In the morning I told you that a rather dangerous vulnerability affects the Facebook application for iOS, but it can only be exploited on jailbroken terminals. Well, in the meantime, those from The Next Web they came up with new statements that make it clear that the vulnerability of that application can be exploited without a jailbreak and it is also present in the Dropbox application. Basically, a file inside these applications has the Facebook and Dropbox login information saved and that file can be taken from the terminal without jailbreak and if it is copied to another terminal that has the same applications installed, it can allow the user to log in to Dropbox or Facebook using your data.

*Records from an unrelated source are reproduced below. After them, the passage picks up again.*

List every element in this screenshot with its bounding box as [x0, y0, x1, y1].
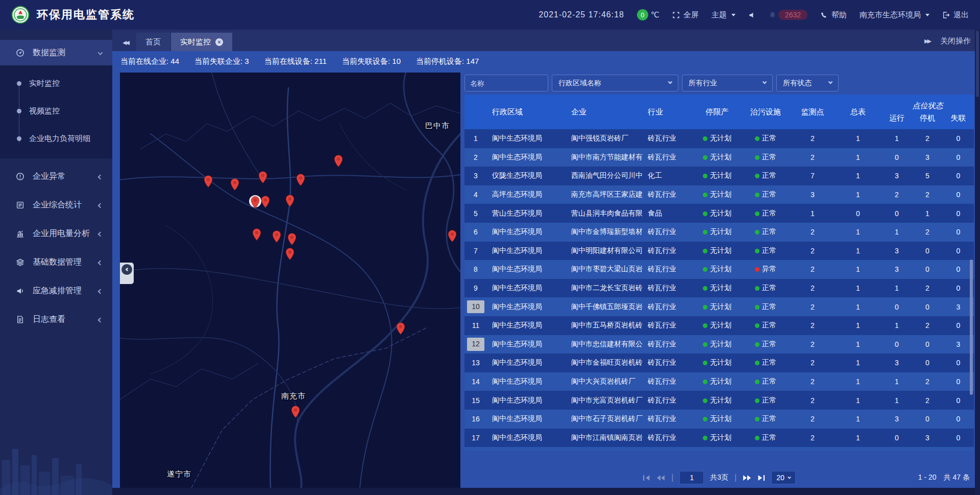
- table-row[interactable]: 13阆中生态环境局阆中市金福旺页岩机砖砖瓦行业无计划正常21300: [464, 353, 974, 372]
- map-marker-pin-icon[interactable]: [252, 228, 261, 241]
- cell-limit-status: 无计划: [694, 340, 741, 349]
- status-select[interactable]: 所有状态: [776, 75, 839, 91]
- cell-region: 阆中生态环境局: [487, 153, 566, 162]
- table-row[interactable]: 2阆中生态环境局阆中市南方节能建材有砖瓦行业无计划正常21030: [464, 148, 974, 167]
- table-row[interactable]: 5营山生态环境局营山县润丰肉食品有限食品无计划正常10010: [464, 204, 974, 223]
- map-marker-pin-icon[interactable]: [291, 406, 300, 418]
- map-marker-pin-icon[interactable]: [396, 322, 405, 335]
- cell-limit-status: 无计划: [694, 265, 741, 274]
- map-marker-pin-icon[interactable]: [296, 174, 305, 186]
- tab-close-icon[interactable]: ×: [215, 38, 223, 46]
- cell-points: 2: [791, 247, 835, 255]
- chevron-down-icon: [925, 14, 929, 16]
- map-marker-pin-icon[interactable]: [251, 196, 260, 209]
- close-operations-button[interactable]: 关闭操作: [940, 36, 971, 46]
- table-row[interactable]: 17阆中生态环境局阆中市江南镇阆南页岩砖瓦行业无计划正常21030: [464, 429, 974, 447]
- map-marker-pin-icon[interactable]: [204, 175, 213, 188]
- sidebar-collapse-button[interactable]: [120, 263, 134, 284]
- help-button[interactable]: 帮助: [820, 10, 847, 20]
- cell-meters: 1: [835, 191, 881, 199]
- org-dropdown[interactable]: 南充市生态环境局: [860, 10, 929, 20]
- table-row[interactable]: 1阆中生态环境局阆中强锐页岩砖厂砖瓦行业无计划正常21120: [464, 129, 974, 148]
- sidebar-subitem-企业电力负荷明细[interactable]: 企业电力负荷明细: [0, 125, 112, 152]
- map-panel[interactable]: 巴中市南充市遂宁市: [120, 73, 460, 488]
- industry-select[interactable]: 所有行业: [682, 75, 773, 91]
- status-dot-green: [703, 380, 707, 384]
- map-marker-pin-icon[interactable]: [287, 233, 297, 246]
- status-dot-green: [703, 230, 707, 234]
- mute-button[interactable]: [748, 11, 756, 19]
- table-row[interactable]: 15阆中生态环境局阆中市光富页岩机砖厂砖瓦行业无计划正常21120: [464, 391, 974, 410]
- tab-实时监控[interactable]: 实时监控×: [171, 33, 232, 51]
- table-row[interactable]: 12阆中生态环境局阆中市忠信建材有限公砖瓦行业无计划正常21003: [464, 335, 974, 354]
- page-size-select[interactable]: 20: [771, 471, 796, 484]
- table-row[interactable]: 18南部生态环境局南部县双佳水泥有限公建材加工无计划正常50050: [464, 447, 974, 451]
- map-marker-pin-icon[interactable]: [261, 196, 270, 208]
- map-marker-pin-icon[interactable]: [285, 195, 295, 207]
- page-number-input[interactable]: [679, 471, 704, 484]
- prev-page-button[interactable]: [656, 475, 665, 481]
- cell-region: 阆中生态环境局: [487, 396, 566, 405]
- cell-facility-status: 正常: [741, 246, 791, 255]
- cell-region: 营山生态环境局: [487, 209, 566, 218]
- sidebar-item-日志查看[interactable]: 日志查看: [0, 307, 112, 332]
- cell-lost: 0: [943, 172, 974, 180]
- tabs-scroll-right-icon[interactable]: ▶▶: [924, 38, 930, 44]
- table-scrollbar[interactable]: [970, 260, 973, 395]
- fullscreen-button[interactable]: 全屏: [672, 10, 699, 20]
- status-dot-green: [703, 436, 707, 440]
- phone-icon: [820, 11, 828, 19]
- cell-lost: 0: [943, 321, 974, 329]
- theme-dropdown[interactable]: 主题: [712, 10, 736, 20]
- map-marker-pin-icon[interactable]: [230, 178, 239, 191]
- col-industry: 行业: [643, 95, 694, 129]
- pager-divider: |: [734, 473, 737, 482]
- table-row[interactable]: 11阆中生态环境局阆中市五马桥页岩机砖砖瓦行业无计划正常21120: [464, 316, 974, 335]
- table-row[interactable]: 8阆中生态环境局阆中市枣碧大梁山页岩砖瓦行业无计划异常21300: [464, 260, 974, 279]
- cell-halt: 0: [912, 303, 943, 311]
- cell-lost: 0: [943, 378, 974, 386]
- row-index: 6: [464, 228, 487, 236]
- cell-limit-status: 无计划: [694, 302, 741, 312]
- megaphone-icon: [15, 286, 24, 295]
- chevron-down-icon: [828, 79, 832, 83]
- map-marker-pin-icon[interactable]: [448, 230, 457, 243]
- tabs-scroll-left-icon[interactable]: ◀◀: [122, 39, 128, 46]
- last-page-button[interactable]: [757, 475, 765, 481]
- status-dot-green: [755, 155, 760, 160]
- table-row[interactable]: 16阆中生态环境局阆中市石子页岩机砖厂砖瓦行业无计划正常21300: [464, 410, 974, 429]
- tab-首页[interactable]: 首页: [136, 33, 170, 51]
- region-select[interactable]: 行政区域名称: [552, 75, 678, 91]
- sidebar-item-应急减排管理[interactable]: 应急减排管理: [0, 278, 112, 303]
- sidebar-item-基础数据管理[interactable]: 基础数据管理: [0, 249, 112, 275]
- row-index: 5: [464, 209, 487, 218]
- table-row[interactable]: 4高坪生态环境局南充市高坪区王家店建砖瓦行业无计划正常31220: [464, 185, 974, 204]
- row-index: 3: [464, 172, 487, 180]
- notifications-widget[interactable]: 2632: [769, 10, 807, 20]
- sidebar-item-企业综合统计[interactable]: 企业综合统计: [0, 192, 112, 218]
- sidebar-item-数据监测[interactable]: 数据监测: [0, 40, 112, 65]
- table-row[interactable]: 10阆中生态环境局阆中千佛镇五郎垭页岩砖瓦行业无计划正常21003: [464, 297, 974, 316]
- table-row[interactable]: 14阆中生态环境局阆中大兴页岩机砖厂砖瓦行业无计划正常21120: [464, 372, 974, 391]
- cell-limit-status: 无计划: [694, 190, 741, 199]
- table-row[interactable]: 3仪陇生态环境局西南油气田分公司川中化工无计划正常71350: [464, 167, 974, 185]
- name-search-input[interactable]: [464, 75, 548, 91]
- chevron-down-icon: [763, 79, 767, 83]
- table-row[interactable]: 7阆中生态环境局阆中明阳建材有限公司砖瓦行业无计划正常21300: [464, 242, 974, 261]
- next-page-button[interactable]: [743, 475, 751, 481]
- map-marker-pin-icon[interactable]: [285, 248, 295, 261]
- map-marker-pin-icon[interactable]: [334, 155, 343, 168]
- map-marker-pin-icon[interactable]: [272, 230, 281, 243]
- logout-button[interactable]: 退出: [942, 10, 969, 20]
- sidebar-subitem-视频监控[interactable]: 视频监控: [0, 97, 112, 125]
- first-page-button[interactable]: [643, 475, 650, 481]
- sidebar-item-企业异常[interactable]: 企业异常: [0, 163, 112, 189]
- cell-meters: 1: [835, 153, 881, 161]
- sidebar-subitem-实时监控[interactable]: 实时监控: [0, 69, 112, 97]
- top-bar: 环保用电监管系统 2021-02-25 17:46:18 0 ℃ 全屏 主题: [0, 0, 980, 30]
- page-scrollbar[interactable]: [975, 30, 980, 495]
- table-row[interactable]: 9阆中生态环境局阆中市二龙长宝页岩砖砖瓦行业无计划正常21120: [464, 279, 974, 298]
- table-row[interactable]: 6阆中生态环境局阆中市金博瑞新型墙材砖瓦行业无计划正常21120: [464, 223, 974, 242]
- sidebar-item-企业用电量分析[interactable]: 企业用电量分析: [0, 221, 112, 246]
- map-marker-pin-icon[interactable]: [258, 171, 267, 184]
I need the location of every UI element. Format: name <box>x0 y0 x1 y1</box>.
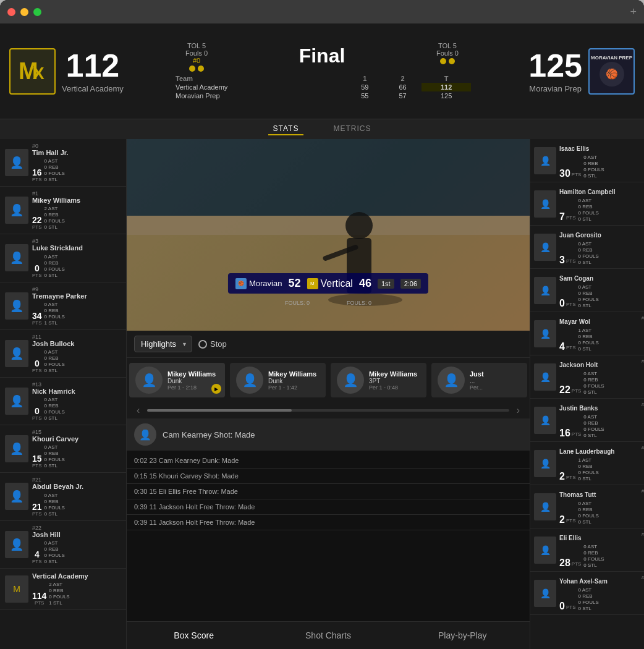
r-player-name-row: Thomas Tutt #14 <box>559 488 644 499</box>
overlay-logo1: 🏀 <box>235 278 247 289</box>
right-player-row[interactable]: 👤 Isaac Ellis #1 30 PTS 0 AST 0 REB 0 FO… <box>530 139 644 182</box>
right-player-row[interactable]: 👤 Jackson Holt #11 22 PTS 0 AST 0 REB 0 … <box>530 355 644 399</box>
highlight-action: ... <box>470 378 521 384</box>
player-avatar: 👤 <box>5 244 28 271</box>
left-sidebar: 👤 #0 Tim Hall Jr. 16 PTS 0 AST 0 REB 0 F… <box>0 139 127 649</box>
r-stat-small: 1 AST 0 REB 0 FOULS 0 STL <box>578 328 598 352</box>
r-stat-small: 0 AST 0 REB 0 FOULS 0 STL <box>578 587 598 611</box>
close-button[interactable] <box>7 8 15 16</box>
r-player-avatar: 👤 <box>534 234 556 261</box>
maximize-button[interactable] <box>33 8 41 16</box>
tab-shot-charts[interactable]: Shot Charts <box>261 622 395 649</box>
team-right-score: 125 <box>528 49 582 82</box>
tab-metrics[interactable]: METRICS <box>328 123 376 135</box>
r-stat-pts: 0 PTS <box>559 299 575 308</box>
play-item[interactable]: 0:39 11 Jackson Holt Free Throw: Made <box>127 515 530 530</box>
stat-pts: 4 PTS <box>32 550 42 564</box>
left-player-row[interactable]: 👤 #13 Nick Hamrick 0 PTS 0 AST 0 REB 0 F… <box>0 378 126 425</box>
r-player-name-row: Hamilton Campbell #2 <box>559 185 644 197</box>
player-number: #1 <box>32 190 121 197</box>
r-player-name: Isaac Ellis <box>559 145 589 152</box>
right-player-row[interactable]: 👤 Mayar Wol #10 4 PTS 1 AST 0 REB 0 FOUL… <box>530 312 644 355</box>
highlights-bar: Highlights All Plays Dunks Stop <box>127 331 530 358</box>
highlight-card[interactable]: 👤 Mikey Williams Dunk Per 1 - 2:18 ▶ <box>129 363 225 397</box>
highlight-card[interactable]: 👤 Mikey Williams 3PT Per 1 - 0:48 <box>331 363 426 397</box>
left-player-row[interactable]: 👤 #9 Tremayne Parker 34 PTS 0 AST 0 REB … <box>0 282 126 330</box>
tol-dot <box>449 58 455 64</box>
r-stat-small: 0 AST 0 REB 0 FOULS 0 STL <box>578 198 598 222</box>
team-right-score-info: 125 Moravian Prep <box>528 49 582 93</box>
player-name: Josh Bullock <box>32 340 121 348</box>
play-item[interactable]: 0:02 23 Cam Kearney Dunk: Made <box>127 453 530 469</box>
stat-pts: 21 PTS <box>32 503 42 517</box>
right-player-row[interactable]: 👤 Eli Ellis #15 28 PTS 0 AST 0 REB 0 FOU… <box>530 528 644 572</box>
overlay-time: 2:06 <box>400 279 421 289</box>
player-avatar: 👤 <box>5 292 28 320</box>
tab-box-score[interactable]: Box Score <box>127 622 261 649</box>
scroll-left-arrow[interactable]: ‹ <box>134 405 142 416</box>
highlight-card[interactable]: 👤 Just ... Per... <box>431 363 527 397</box>
team-logo-small: M <box>5 575 28 603</box>
scroll-right-arrow[interactable]: › <box>514 405 522 416</box>
r-player-name: Thomas Tutt <box>559 491 596 498</box>
r-player-info: Isaac Ellis #1 30 PTS 0 AST 0 REB 0 FOUL… <box>559 142 644 179</box>
r-player-avatar: 👤 <box>534 363 556 391</box>
right-player-row[interactable]: 👤 Juan Gorosito #3 3 PTS 0 AST 0 REB 0 F… <box>530 226 644 269</box>
app-window: + M X 112 Vertical Academy TOL 5 Fouls 0 <box>0 0 644 649</box>
highlight-player: Mikey Williams <box>268 370 320 378</box>
highlight-time: Per... <box>470 384 521 391</box>
r-stat-pts: 2 PTS <box>559 515 575 525</box>
player-name: Mikey Williams <box>32 197 121 205</box>
stat-pts: 34 PTS <box>32 312 42 326</box>
highlight-thumb: 👤 <box>438 367 465 394</box>
r-player-name-row: Isaac Ellis #1 <box>559 142 644 153</box>
left-player-row[interactable]: 👤 #11 Josh Bullock 0 PTS 0 AST 0 REB 0 F… <box>0 330 126 378</box>
tab-play-by-play[interactable]: Play-by-Play <box>396 622 530 649</box>
new-tab-button[interactable]: + <box>630 6 637 19</box>
left-player-row[interactable]: 👤 #0 Tim Hall Jr. 16 PTS 0 AST 0 REB 0 F… <box>0 139 126 187</box>
right-player-row[interactable]: 👤 Lane Lauderbaugh #13 2 PTS 1 AST 0 REB… <box>530 442 644 485</box>
r-player-name: Eli Ellis <box>559 535 582 541</box>
r-player-avatar: 👤 <box>534 320 556 347</box>
right-player-row[interactable]: 👤 Thomas Tutt #14 2 PTS 0 AST 0 REB 0 FO… <box>530 485 644 528</box>
stop-button[interactable]: Stop <box>198 339 227 349</box>
right-player-row[interactable]: 👤 Sam Cogan #5 0 PTS 0 AST 0 REB 0 FOULS… <box>530 269 644 312</box>
player-number: #21 <box>32 477 121 483</box>
team-total-row: M Vertical Academy 114 PTS 2 AST 0 REB 0… <box>0 569 126 610</box>
team-left-name: Vertical Academy <box>62 84 124 93</box>
play-item[interactable]: 0:15 15 Khouri Carvey Shot: Made <box>127 469 530 484</box>
highlight-card[interactable]: 👤 Mikey Williams Dunk Per 1 - 1:42 <box>230 363 326 397</box>
video-fouls1: FOULS: 0 <box>285 300 310 306</box>
overlay-logo2: M <box>307 278 318 289</box>
right-player-row[interactable]: 👤 Justin Banks #13 16 PTS 0 AST 0 REB 0 … <box>530 399 644 442</box>
r-player-num: #20 <box>642 575 644 580</box>
player-number: #15 <box>32 429 121 435</box>
r-player-name-row: Mayar Wol #10 <box>559 315 644 326</box>
play-log-featured-text: Cam Kearney Shot: Made <box>163 430 255 439</box>
tab-stats[interactable]: STATS <box>268 123 304 135</box>
r-player-name: Lane Lauderbaugh <box>559 448 614 455</box>
video-area[interactable]: 🏀 Moravian 52 M Vertical 46 1st 2:06 <box>127 139 530 331</box>
player-name: Nick Hamrick <box>32 388 121 396</box>
bottom-tabs: Box Score Shot Charts Play-by-Play <box>127 621 530 649</box>
right-player-row[interactable]: 👤 Yohan Axel-Sam #20 0 PTS 0 AST 0 REB 0… <box>530 572 644 615</box>
left-player-row[interactable]: 👤 #1 Mikey Williams 22 PTS 2 AST 0 REB 0… <box>0 187 126 234</box>
r-stat-small: 0 AST 0 REB 0 FOULS 0 STL <box>583 544 604 568</box>
r-player-info: Justin Banks #13 16 PTS 0 AST 0 REB 0 FO… <box>559 402 644 438</box>
player-number: #9 <box>32 286 121 292</box>
left-player-row[interactable]: 👤 #22 Josh Hill 4 PTS 0 AST 0 REB 0 FOUL… <box>0 521 126 569</box>
play-item[interactable]: 0:39 11 Jackson Holt Free Throw: Made <box>127 499 530 515</box>
left-player-row[interactable]: 👤 #21 Abdul Beyah Jr. 21 PTS 0 AST 0 REB… <box>0 473 126 520</box>
play-icon[interactable]: ▶ <box>211 384 221 394</box>
tol-dot <box>198 66 204 72</box>
stat-small: 0 AST 0 REB 0 FOULS 0 STL <box>44 493 65 517</box>
left-player-row[interactable]: 👤 #15 Khouri Carvey 15 PTS 0 AST 0 REB 0… <box>0 425 126 473</box>
play-item[interactable]: 0:30 15 Eli Ellis Free Throw: Made <box>127 484 530 499</box>
minimize-button[interactable] <box>20 8 28 16</box>
r-stat-pts: 0 PTS <box>559 601 575 611</box>
r-stat-small: 0 AST 0 REB 0 FOULS 0 STL <box>583 155 604 179</box>
left-player-row[interactable]: 👤 #3 Luke Strickland 0 PTS 0 AST 0 REB 0… <box>0 234 126 282</box>
highlights-dropdown[interactable]: Highlights All Plays Dunks <box>134 336 192 352</box>
right-player-row[interactable]: 👤 Hamilton Campbell #2 7 PTS 0 AST 0 REB… <box>530 182 644 226</box>
overlay-score1: 52 <box>288 277 300 290</box>
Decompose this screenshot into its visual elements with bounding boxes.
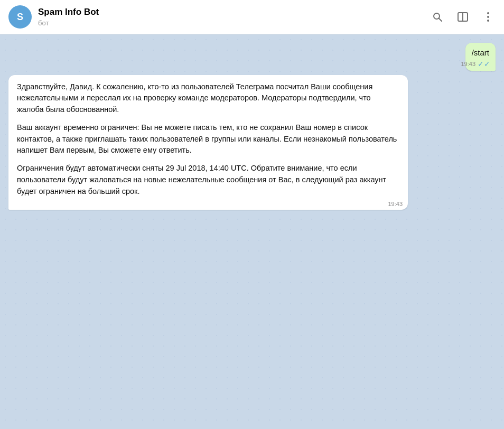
outgoing-time: 19:43 [461,61,475,67]
header-info: Spam Info Bot бот [38,7,430,26]
avatar: S [8,5,32,29]
incoming-text: Здравствуйте, Давид. К сожалению, кто-то… [17,81,399,198]
chat-subtitle: бот [38,19,430,27]
read-icon: ✓✓ [478,60,490,68]
message-outgoing: /start 19:43 ✓✓ [465,43,496,71]
chat-area: /start 19:43 ✓✓ Здравствуйте, Давид. К с… [0,34,504,429]
svg-point-6 [487,20,489,22]
header-actions [430,10,496,24]
incoming-time: 19:43 [388,201,403,207]
message-incoming: Здравствуйте, Давид. К сожалению, кто-то… [8,75,408,210]
incoming-paragraph-2: Ваш аккаунт временно ограничен: Вы не мо… [17,122,399,156]
svg-line-1 [439,18,442,22]
chat-header: S Spam Info Bot бот [0,0,504,34]
outgoing-meta: 19:43 ✓✓ [461,60,490,68]
incoming-paragraph-1: Здравствуйте, Давид. К сожалению, кто-то… [17,81,399,116]
incoming-meta: 19:43 [388,201,403,207]
chat-title: Spam Info Bot [38,7,430,17]
more-button[interactable] [481,10,496,24]
window-button[interactable] [455,10,470,24]
outgoing-text: /start [472,48,489,57]
bubble-outgoing: /start 19:43 ✓✓ [465,43,496,71]
svg-point-5 [487,16,489,18]
svg-point-4 [487,12,489,14]
bubble-incoming: Здравствуйте, Давид. К сожалению, кто-то… [8,75,408,210]
search-button[interactable] [430,10,445,24]
incoming-paragraph-3: Ограничения будут автоматически сняты 29… [17,163,399,197]
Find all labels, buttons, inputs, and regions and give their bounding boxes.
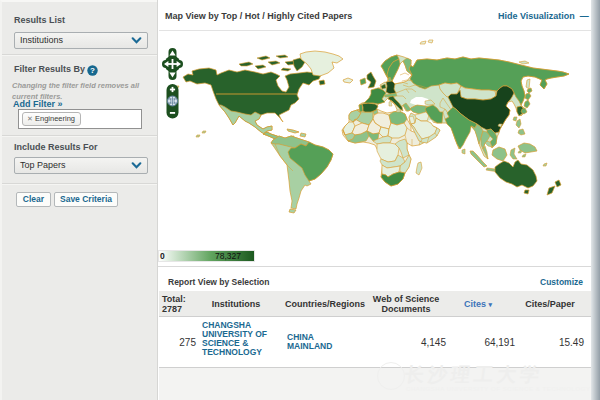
svg-text:?: ? [90, 66, 95, 75]
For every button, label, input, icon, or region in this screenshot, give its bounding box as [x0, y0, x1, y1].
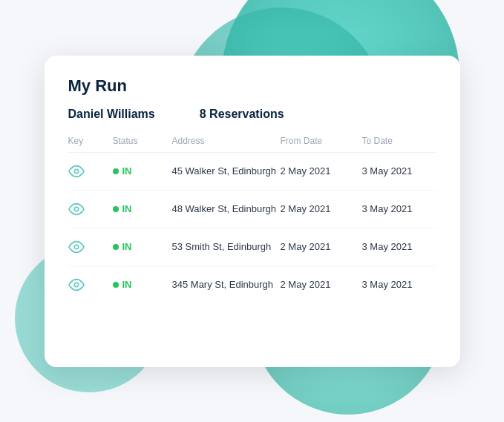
main-card: My Run Daniel Williams 8 Reservations Ke… [45, 56, 460, 367]
status-label: IN [122, 279, 132, 290]
table-row: IN 45 Walker St, Edinburgh 2 May 2021 3 … [68, 153, 436, 191]
col-header-address: Address [172, 136, 281, 146]
status-label: IN [122, 165, 132, 177]
svg-point-52 [74, 283, 79, 287]
svg-point-50 [74, 207, 79, 211]
col-header-to: To Date [362, 136, 436, 146]
status-indicator [113, 206, 119, 212]
table-row: IN 53 Smith St, Edinburgh 2 May 2021 3 M… [68, 228, 436, 266]
table-row: IN 48 Walker St, Edinburgh 2 May 2021 3 … [68, 191, 436, 228]
col-header-status: Status [113, 136, 172, 146]
address-cell: 45 Walker St, Edinburgh [172, 165, 281, 177]
from-date-cell: 2 May 2021 [281, 241, 362, 252]
to-date-cell: 3 May 2021 [362, 165, 436, 177]
from-date-cell: 2 May 2021 [281, 279, 362, 290]
table-header: Key Status Address From Date To Date [68, 136, 436, 153]
subtitle-row: Daniel Williams 8 Reservations [68, 108, 436, 121]
from-date-cell: 2 May 2021 [281, 203, 362, 214]
view-key-button[interactable] [68, 239, 113, 255]
status-cell: IN [113, 279, 172, 290]
address-cell: 345 Mary St, Edinburgh [172, 279, 281, 290]
view-key-button[interactable] [68, 277, 113, 293]
status-label: IN [122, 203, 132, 214]
status-indicator [113, 168, 119, 174]
status-indicator [113, 244, 119, 250]
svg-point-49 [74, 169, 79, 174]
table-row: IN 345 Mary St, Edinburgh 2 May 2021 3 M… [68, 266, 436, 303]
page-title: My Run [68, 76, 436, 96]
status-label: IN [122, 241, 132, 252]
view-key-button[interactable] [68, 163, 113, 179]
svg-point-51 [74, 245, 79, 249]
user-name: Daniel Williams [68, 108, 155, 121]
col-header-key: Key [68, 136, 113, 146]
to-date-cell: 3 May 2021 [362, 203, 436, 214]
reservations-table: Key Status Address From Date To Date IN … [68, 136, 436, 303]
to-date-cell: 3 May 2021 [362, 241, 436, 252]
view-key-button[interactable] [68, 201, 113, 217]
reservations-count: 8 Reservations [200, 108, 284, 121]
to-date-cell: 3 May 2021 [362, 279, 436, 290]
address-cell: 53 Smith St, Edinburgh [172, 241, 281, 252]
status-cell: IN [113, 203, 172, 214]
status-cell: IN [113, 165, 172, 177]
status-cell: IN [113, 241, 172, 252]
status-indicator [113, 282, 119, 288]
col-header-from: From Date [281, 136, 362, 146]
from-date-cell: 2 May 2021 [281, 165, 362, 177]
address-cell: 48 Walker St, Edinburgh [172, 203, 281, 214]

After backing up his own plist and logging out of Facebook he copied mine over to his device and opened the Facebook app... My jaw dropped as over the next few minutes I watched posts appear on my wall, private messages sent, webpages liked and applications added . Scoopz then opened Draw Something on his iPad which logged him straight into my account where he sent some pictures back to my friends.
Although those from Facebook claim that only jailbroken terminals are affected, TNW claims that it tested the vulnerability and managed to access a Facebook account by simply copying from one terminal to another the file in which the login data were saved. The problem is that the respective data should have been encrypted, but Facebook and Dropbox chose to save them in a standard format and they are accessible to anyone, so anyone can steal your identity if you leave the terminal for a few minutes. There is currently no way to protect yourself against the theft of your Facebook/Dropbox account because application files can be accessed without problems, so be careful in whose hands you leave your terminals.
The worst part of the whole problem is that programs for Windows or even applications for Cydia could steal those files from you and send them to the servers of some hackers, so I recommend you to be extremely careful what you install in the next period.